BERITA

Warga Desa Sukosongo, Kembangbahu, Lamongan baru saja dibuat heboh dengan penemuan uang koin kuno. Uang-uang koin itu bertuliskan huruf Cina. Dari foto yang dimuat di media-media online, tampaknya uang koin itu ada yang berasal dari masa Dinasti Song. Dugaan ini berdasarkan bentuk tulisan di uang koin itu.

Dinasti Song berkuasa sebelum masa Kubilai Khan, pendiri Dinasti Yuan. Cucu Jengis Khan ini pernah mengirim utusan ke Singasari pada masa Raja Kertanegara. Utusan ini dikirim untuk membawa pesan agar Singasari tunduk dan membayar upeti kepada Kubilai Khan.

Namun, Kertanegara menolak tunduk. Ia bahkan memotong telinga utusan itu dan menyuruhnya pulang ke Cina. Aksi potong telinga ini adalah pesan tegas: Jawa tak mau tunduk kepada Cina. 

Semprul matamu picek! Enak wae njaluk upeti. Memange sopo kowe? Kira-kira begitu pesannya. 

Mendapati utusannya dipotong telinganya, Kubilai Khan murka. Sia Lan Kowe Olang! Belani-belaninya sama owe. Situ gak tahu siapa owe hah? Owe cucunya Jengis Khan hah!”

Maka ia pun mengirim belasan ribu tentara ke Jawa. Pasukan ini mendarat di Tuban dan Sedayu. Ada  ahli sejarah yang bilang, Sedayu ini adalah Sedayu Gresik, ada yang bilang Sedayulawas Brondong

Pada masa itu, butuh waktu berbulan-bulan bagi utusan yang dipotong telinganya itu untuk pulang ke Cina. Armada tempur juga butuh waktu berbulan-bulan untuk sampai ke Jawa. Sehingga ketika pasukan bersenjata ini sampai di Jawa, mereka tidak tahu bahwa Kertanegara sudah dibunuh pemberontak. Singasari sudah terbelah menjadi dua kubu, kubu Jayakatwang dan kubu Raden Wijaya, menantu Kertanegara. 

Ketidaktahuan pasuka Cina terhadap politik lokal dimanfaatkan oleh Raden Wijaya. Ia menemui mereka dan berjanji akan tunduk kepada Kubilai Khan. Syaratnya, mereka harus membantunya mengalahkan Jayakatwang. Permintaan ini dipenuhi.

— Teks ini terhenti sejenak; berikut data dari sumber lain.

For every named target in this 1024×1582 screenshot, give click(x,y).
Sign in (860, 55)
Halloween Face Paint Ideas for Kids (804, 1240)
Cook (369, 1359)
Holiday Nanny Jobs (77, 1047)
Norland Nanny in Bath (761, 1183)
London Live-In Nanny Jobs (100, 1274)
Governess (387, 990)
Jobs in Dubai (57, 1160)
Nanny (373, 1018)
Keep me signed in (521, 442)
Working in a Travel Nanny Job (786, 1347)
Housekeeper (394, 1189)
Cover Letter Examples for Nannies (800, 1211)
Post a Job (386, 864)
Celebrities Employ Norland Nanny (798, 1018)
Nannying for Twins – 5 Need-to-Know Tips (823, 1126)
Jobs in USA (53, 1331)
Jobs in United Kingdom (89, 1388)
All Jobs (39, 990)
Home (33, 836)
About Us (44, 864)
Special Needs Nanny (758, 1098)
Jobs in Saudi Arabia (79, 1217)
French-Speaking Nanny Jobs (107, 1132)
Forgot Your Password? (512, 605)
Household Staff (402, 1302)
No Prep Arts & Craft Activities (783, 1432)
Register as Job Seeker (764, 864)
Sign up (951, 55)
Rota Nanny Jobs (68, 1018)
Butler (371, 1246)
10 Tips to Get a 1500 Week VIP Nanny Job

Pasukan Kubilai Khan pun membantunya mengalahkan Jayakatwang. Di saat tentara Cina sudah berkurang dan kecapekan, Raden Wijaya mengajak mereka untuk mengambil hadiah upeti buat Kubilai Khan. Tapi ini hanya tipuan. Di saat pasuka Cina lengah, mereka disergap oleh tentara Raden Wijaya.

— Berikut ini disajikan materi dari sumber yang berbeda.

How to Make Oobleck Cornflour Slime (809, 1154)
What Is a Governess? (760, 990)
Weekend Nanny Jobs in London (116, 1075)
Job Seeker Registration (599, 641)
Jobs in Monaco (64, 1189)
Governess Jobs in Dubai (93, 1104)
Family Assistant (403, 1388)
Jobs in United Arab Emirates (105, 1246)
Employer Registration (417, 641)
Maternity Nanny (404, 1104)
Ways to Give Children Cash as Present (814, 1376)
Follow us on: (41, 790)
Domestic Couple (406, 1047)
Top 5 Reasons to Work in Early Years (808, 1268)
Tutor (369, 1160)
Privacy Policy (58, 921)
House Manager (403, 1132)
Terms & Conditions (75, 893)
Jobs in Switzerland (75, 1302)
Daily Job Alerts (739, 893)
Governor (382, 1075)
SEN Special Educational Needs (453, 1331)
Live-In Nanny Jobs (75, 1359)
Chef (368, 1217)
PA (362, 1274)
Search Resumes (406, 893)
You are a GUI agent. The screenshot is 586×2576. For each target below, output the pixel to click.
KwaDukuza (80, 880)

Mereka kocar-kacir, ribuan orang mati. Sisanya yang masih hidup pulang lintang pukang dengan menanggung malu. Sementara Raden Wijaya mendirikan Kerajaan Majapahit.

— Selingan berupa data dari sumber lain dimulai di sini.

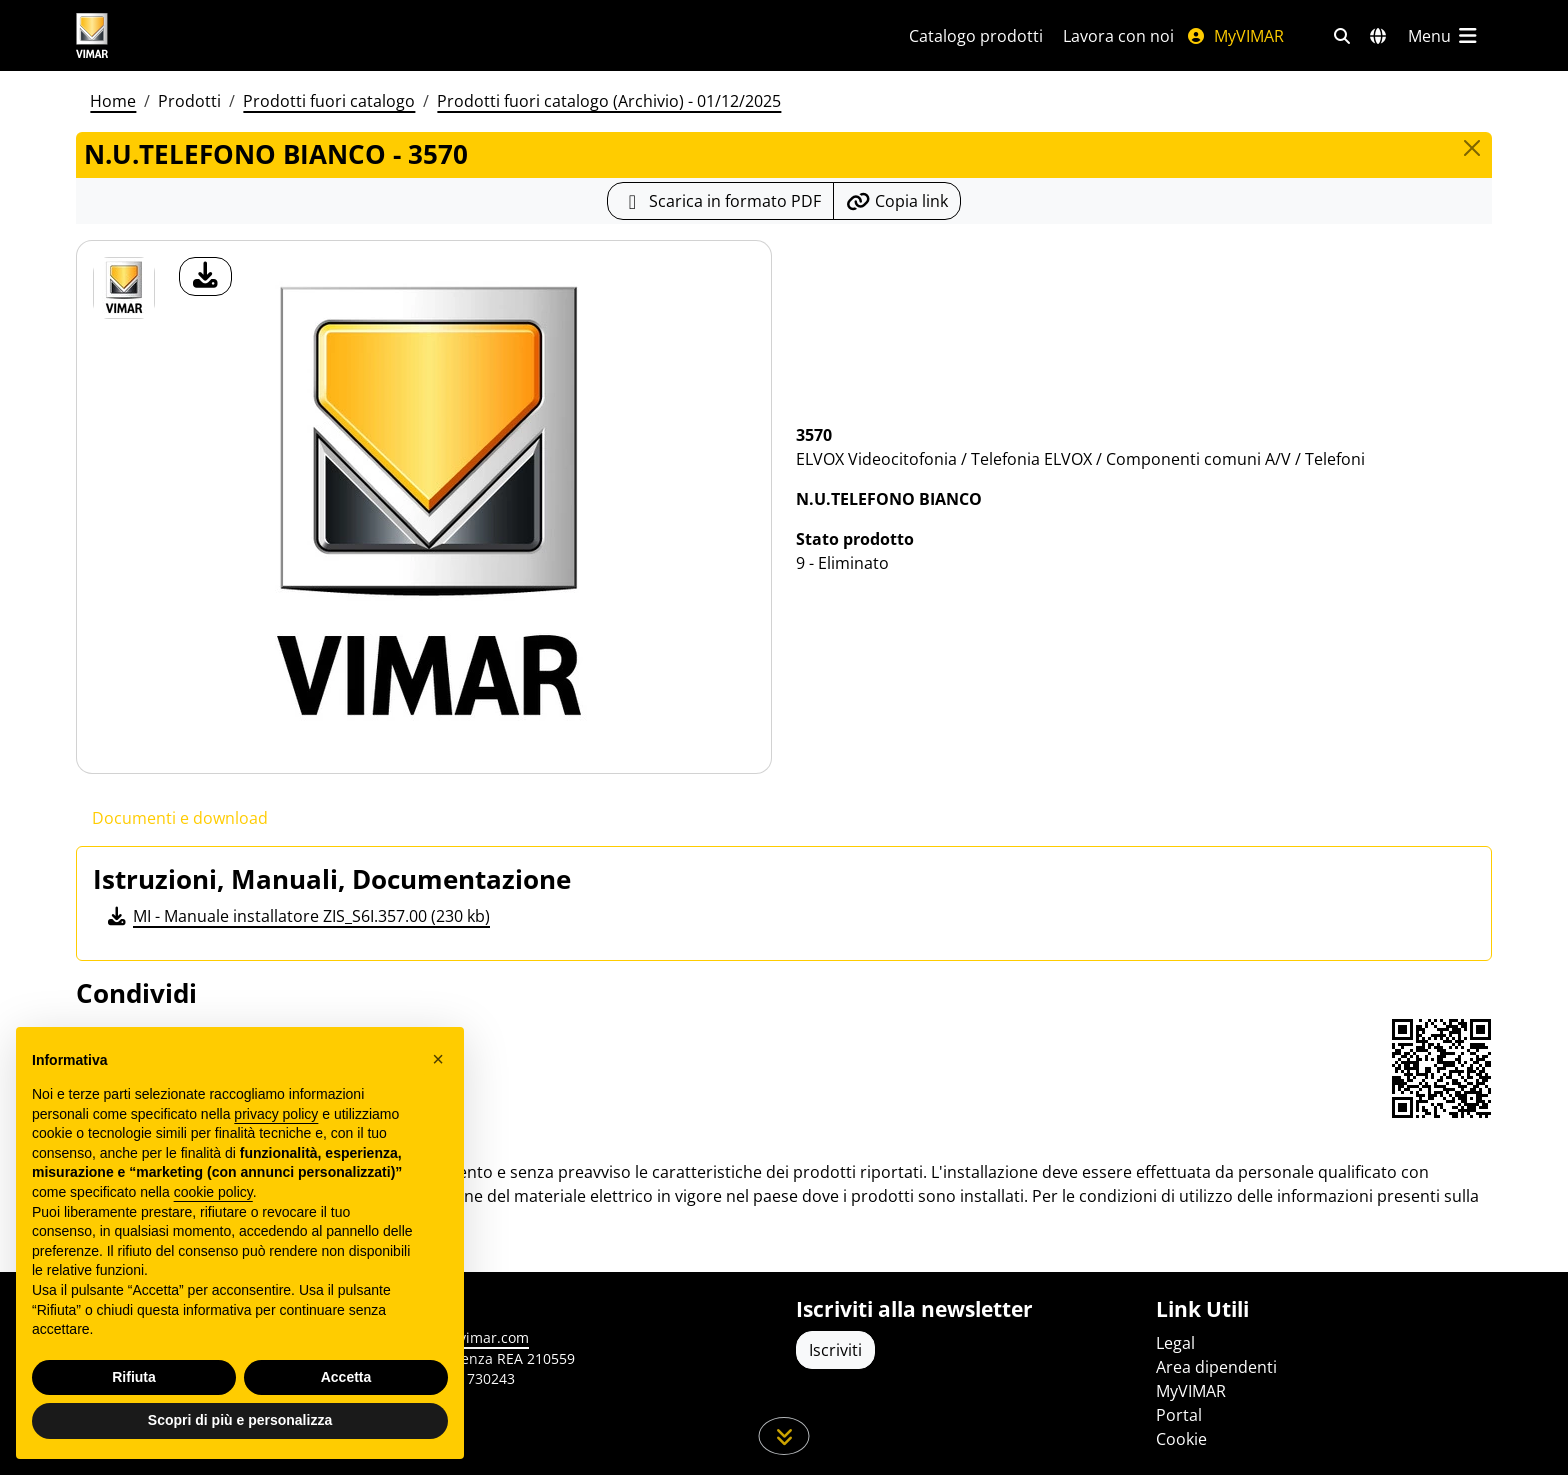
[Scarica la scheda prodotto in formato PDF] (720, 201)
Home (113, 101)
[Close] (1472, 148)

Entah uang kepeng di Kembangahu itu terkait dengan peristiwa ini atau tidak, yang pasti orang Cina memang sudah berinteraksi dengan orang Jawa, termasuk Lamongan, jauh sebelum orang-orang Portugis dan Belanda datang. 

Bahkan sebagian ahli sejarah berpendapat bahwa yang berperan besar menyebarkan Islam ke Pulau Jawa adalah orang-orang Cina Muslim. Salah satu yang terkenal adalah rombongan Muslim di ekspedisi Laksamana Cheng Ho, yang juga pernah mampir ke Tuban.

Teori ini sebetulnya masuk akal mengingat Cina adalah bangsa yang sangat besar, mencakup wilayah yang sangat luas. Wilayah Cina yang berbatasan dengan Afghanistan, yang sekarang masuk Xinjiang, sudah mengenal Islam jauh lebih dulu daripada orang Nusantara.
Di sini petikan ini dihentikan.